### How to complete this task
Reproduce the opening lines of the listing below exactly, stopping after the line that contains "BIC: DGPBDE3MXXX" and leaving out any pictures.

╭─ Dataset entries

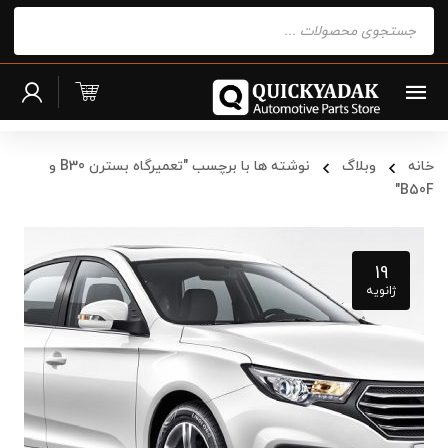
Products
search
خانه
وبلاگ
نوشته ها با برچسب "تعمیرگاه بسترن B30 و
B50F"
19
ژانویه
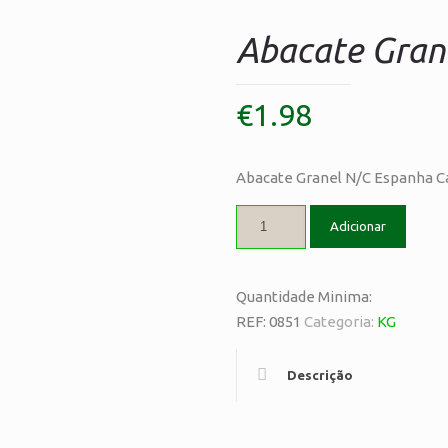
Abacate Grane
€
1.98
Abacate Granel N/C Espanha Ca
Adicionar
Quantidade Minima:
REF:
0851
Categoria:
KG
Descrição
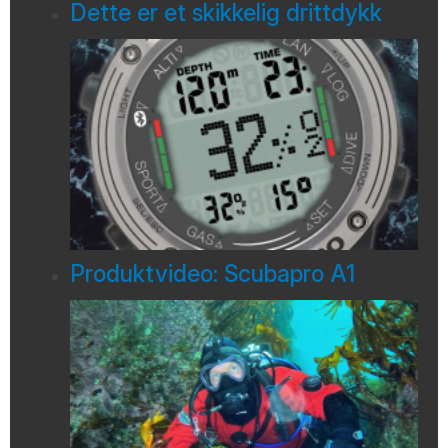
Dette er et skikkelig drittdykk
Produktvideo: Scubapro A1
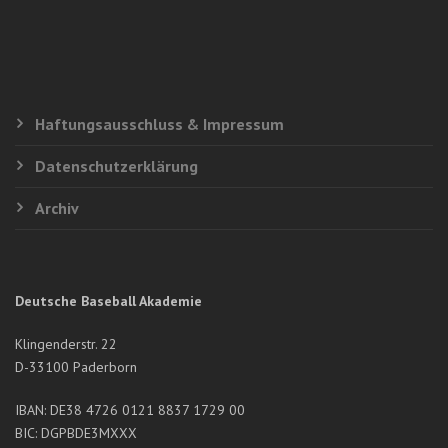
Haftungsausschluss & Impressum
Datenschutzerklärung
Archiv
Deutsche Baseball Akademie
Klingenderstr. 22
D-33100 Paderborn
IBAN: DE38 4726 0121 8837 1729 00
BIC: DGPBDE3MXXX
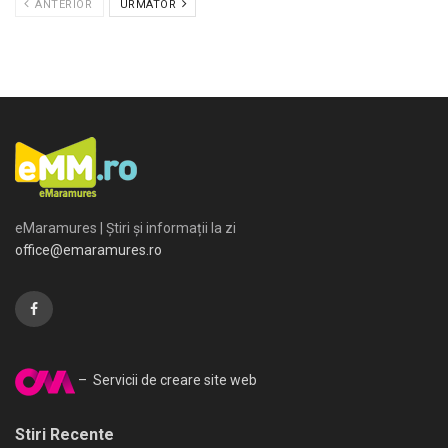
ANTERIOR
URMATOR
eMaramures | Știri și informații la zi
office@emaramures.ro
– Servicii de creare site web
Stiri Recente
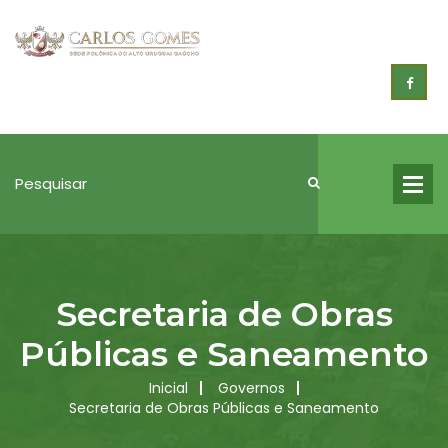
Secretaria de Obras
Públicas e Saneamento
Inicial
Governos
Secretaria de Obras Públicas e Saneamento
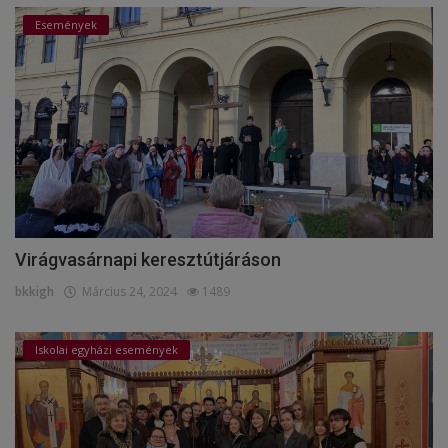
Események
Virágvasárnapi keresztútjáráson
bkkigh
Március 24, 2024
1489
Iskolai egyházi események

╰─

### Solved problem
Products
search
خانه
وبلاگ
نوشته ها با برچسب "تعمیرگاه بسترن B30 و
B50F"
19
ژانویه
Abacate Grane
€
1.98
Abacate Granel N/C Espanha Ca
Adicionar
Quantidade Minima:
REF:
0851
Categoria:
KG
Descrição
Dette er et skikkelig drittdykk
Produktvideo: Scubapro A1
Haftungsausschluss & Impressum
Datenschutzerklärung
Archiv
Deutsche Baseball Akademie
Klingenderstr. 22
D-33100 Paderborn
IBAN: DE38 4726 0121 8837 1729 00
BIC: DGPBDE3MXXX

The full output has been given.